6. Just like above, you put another directive in the ''code'' line under the BL51 locate tab in options. This time the directive would be:

?C_C51STARTUP(0xXXXX)

again, 0xXXXX is just some address you happen to like that's convenient. and C_C51STARTUP is the name Keil's startup.a51 file gives to that segment. You could change it if you like.

7. My app is larger than 32kB as well. What is do is map fs0 into the LOWER 32kB of code space and fs1 into the UPPER 32kB of code space for a total of 64kB of code space. I haven't configured actual code banking since it's not needed for me. If all you want to do is store some code tables or something in the other flash pages, then you can probably handle that manually. Otherwise, you'll have to do some dancing to get the linker to understand how your code pages are laid out. You'd have to chart a course on that one yourself, but once you get the gist of how the above is working, I think it'll click for you.
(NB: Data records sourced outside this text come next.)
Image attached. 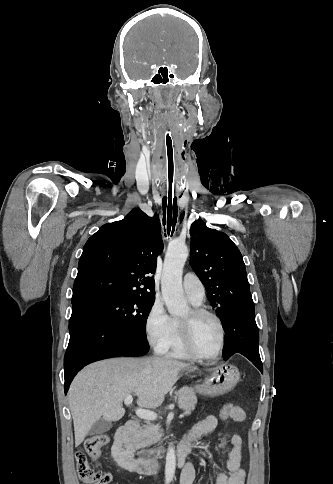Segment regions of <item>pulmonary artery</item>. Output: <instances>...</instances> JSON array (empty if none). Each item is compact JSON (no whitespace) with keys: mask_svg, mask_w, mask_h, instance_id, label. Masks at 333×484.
I'll return each instance as SVG.
<instances>
[{"mask_svg":"<svg viewBox=\"0 0 333 484\" xmlns=\"http://www.w3.org/2000/svg\"><path fill=\"white\" fill-rule=\"evenodd\" d=\"M183 287L188 298L198 304H201L204 296L205 289L200 279L194 273H186L183 278Z\"/></svg>","mask_w":333,"mask_h":484,"instance_id":"1","label":"pulmonary artery"}]
</instances>
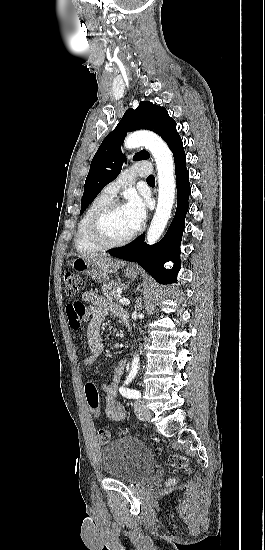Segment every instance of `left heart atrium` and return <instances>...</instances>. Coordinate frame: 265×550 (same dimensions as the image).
<instances>
[{
  "label": "left heart atrium",
  "instance_id": "1",
  "mask_svg": "<svg viewBox=\"0 0 265 550\" xmlns=\"http://www.w3.org/2000/svg\"><path fill=\"white\" fill-rule=\"evenodd\" d=\"M124 208L129 216L133 230L139 229L146 217L144 201L139 196L132 194L129 196Z\"/></svg>",
  "mask_w": 265,
  "mask_h": 550
}]
</instances>
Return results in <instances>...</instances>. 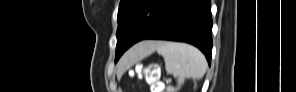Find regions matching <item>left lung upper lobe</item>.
Here are the masks:
<instances>
[{"label": "left lung upper lobe", "instance_id": "1", "mask_svg": "<svg viewBox=\"0 0 296 92\" xmlns=\"http://www.w3.org/2000/svg\"><path fill=\"white\" fill-rule=\"evenodd\" d=\"M169 1L120 0L115 62L130 46L158 27Z\"/></svg>", "mask_w": 296, "mask_h": 92}]
</instances>
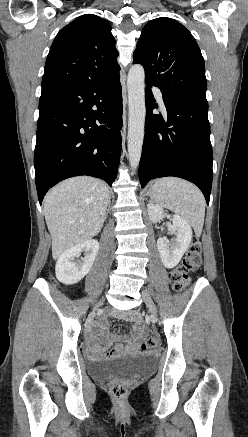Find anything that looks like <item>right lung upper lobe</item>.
Here are the masks:
<instances>
[{"label":"right lung upper lobe","mask_w":248,"mask_h":437,"mask_svg":"<svg viewBox=\"0 0 248 437\" xmlns=\"http://www.w3.org/2000/svg\"><path fill=\"white\" fill-rule=\"evenodd\" d=\"M118 51L111 26L94 14H85L66 25L50 48L42 88L81 86L99 82L119 72Z\"/></svg>","instance_id":"right-lung-upper-lobe-1"}]
</instances>
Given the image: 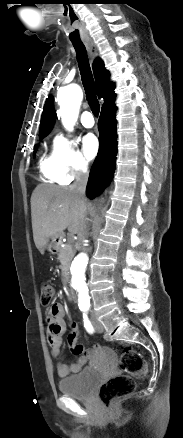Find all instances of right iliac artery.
<instances>
[{
    "label": "right iliac artery",
    "mask_w": 183,
    "mask_h": 438,
    "mask_svg": "<svg viewBox=\"0 0 183 438\" xmlns=\"http://www.w3.org/2000/svg\"><path fill=\"white\" fill-rule=\"evenodd\" d=\"M82 311H85V310H82ZM83 318H84V327L86 328V330L89 333H93L94 332L93 326L91 325V322L89 321V319L85 313L83 314Z\"/></svg>",
    "instance_id": "right-iliac-artery-1"
}]
</instances>
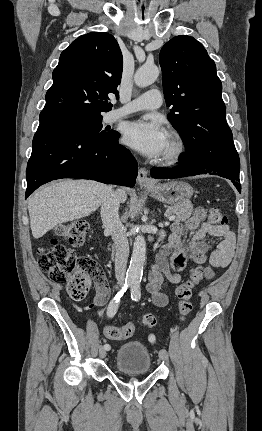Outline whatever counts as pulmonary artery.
Masks as SVG:
<instances>
[{
	"instance_id": "obj_1",
	"label": "pulmonary artery",
	"mask_w": 262,
	"mask_h": 431,
	"mask_svg": "<svg viewBox=\"0 0 262 431\" xmlns=\"http://www.w3.org/2000/svg\"><path fill=\"white\" fill-rule=\"evenodd\" d=\"M162 105V96L157 89H152L140 95L136 99L126 103L121 108L109 114V121H115L130 114L143 110H154Z\"/></svg>"
}]
</instances>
8. A good key sequency (albeit a long one) would be a string like: ''This could not occur by random chance''. The basic idea is that you need some string long enough that the odds of it happening because of random contents of memory at startup are essentially zero. Also, you'll notice in my checkloop that I destroy it as I check it so that if there's a reset, it's not still hanging around in there. I use this all to tell the processor to run IAP. As in, imagine something happens in the application that makes me want to run IAP to reprogram the application. I write a page value to a specified location in memory (the one that's checked by startup.a51). Next, I write this key sequence in memory. Then I let the watchdog reset the processor. Since it didn't power down, the contents of ram are preserved. At startup, I see that the page value points to the bootloader, but keep in mind that there's still a 1/255 chance that this byte is just random junk from a powerup. So... if THAT matches, I check this long key sequence and if it's all there, I say the only reason it would be is if the application is asking me to run the bootloader and so I stay in secondary flash and get ready for reprogramming. Is that clearer?

Well... hope that helps. I agree the lack of practical IAP stuff is frustrating, but that seems to be the case for every processor manufacturer, not just ST. Typically I guess they figure the people working on this have very specific stuff that their hardware has to do, so they have to hash out the details on their own.